When parsing a yamlesque textfile such a a journal with a few fields per post like date and title, you can slice the entire file on the page-slicing token and return each post and yaml front-matter as a part of a memory efficient Python generator.

The page slicing token and the yaml front matter slicing token should be different. This simplifies visualizing how the pages slice and helps keep the meaning of triple minus “—” distinct to parsing front matter from body copy.

Every page returned by the page slicing generator is in turn sliced on “—”. If more than one part is returned from that, you know you have some not-yet-validated yaml front matter. If the sequence length returned is just 1, there’s no yaml front matter and you can return the pre-sliced input as the return value.

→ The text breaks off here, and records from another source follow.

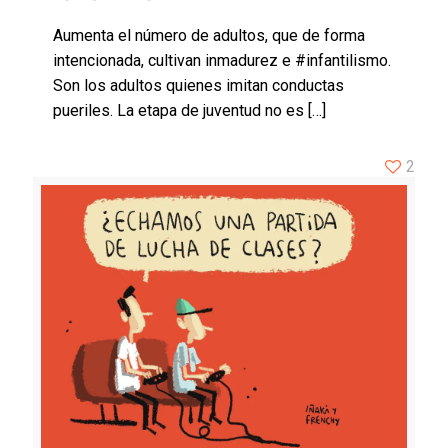
Aumenta el número de adultos, que de forma
intencionada, cultivan inmadurez e #infantilismo.
Son los adultos quienes imitan conductas
pueriles. La etapa de juventud no es
[…]
2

The page slicer returns a 3-position tuple. The first position is the yaml data if any was able to be generated. If not, it will be an empty dict. The 2nd position is the body copy that came after the front matter. The 3rd field is the 2 combined so no one has to struggle with what to do what the yaml is None, which is what an empty dictionary will evaluate to when checked.

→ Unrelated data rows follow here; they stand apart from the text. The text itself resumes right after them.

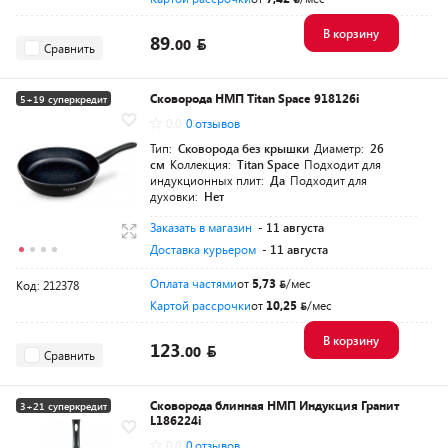
В корзину
89.
00
Сравнить
Сковорода НМП Titan Space 918126i
5+19 суперкредит
0.0
0 отзывов
Тип:
Сковорода без крышки
Диаметр:
26
см
Коллекция:
Titan Space
Подходит для
индукционных плит:
Да
Подходит для
духовки:
Нет
Заказать в магазин
- 11 августа
Доставка курьером
- 11 августа
Оплата частями
от
5,73
/мес
Код: 212378
Картой рассрочки
от
10,25
/мес
В корзину
123.
00
Сравнить
Сковорода блинная НМП Индукция Гранит
3+21 суперкредит
L186224i
0.0
0 отзывов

This creates a very clear mental model. Slice a journal and you’ll always be able to reconstruct the original journal at very least by appending all the position-3 return values. If you wanted to do something else like expand the number of fields, you can always append the new yaml to the post yourself.

And so you see, something ALWAYS gets returned for every item in your YAMLesque source, good yaml or not. Only the page-slicing token needs to be good to ensure a blob-like unit returned.

Okay, now do a test release and see if it works. This will be the first time when I have 2 posts in draft, and I turn only one of them to released by giving it a title. What should the title of this post be? Hmmm.

Well I talked about the YAMLesque project overall, but the most interesting thing in this post must be how you have to set a default None value when you’re using a Python defaultdict to return a key with a lambda. That’s a mouthful, but it’s a very powerful technique that I’m sure I’ll be using a lot in the future, and which Copilot also seems to be very impressed with.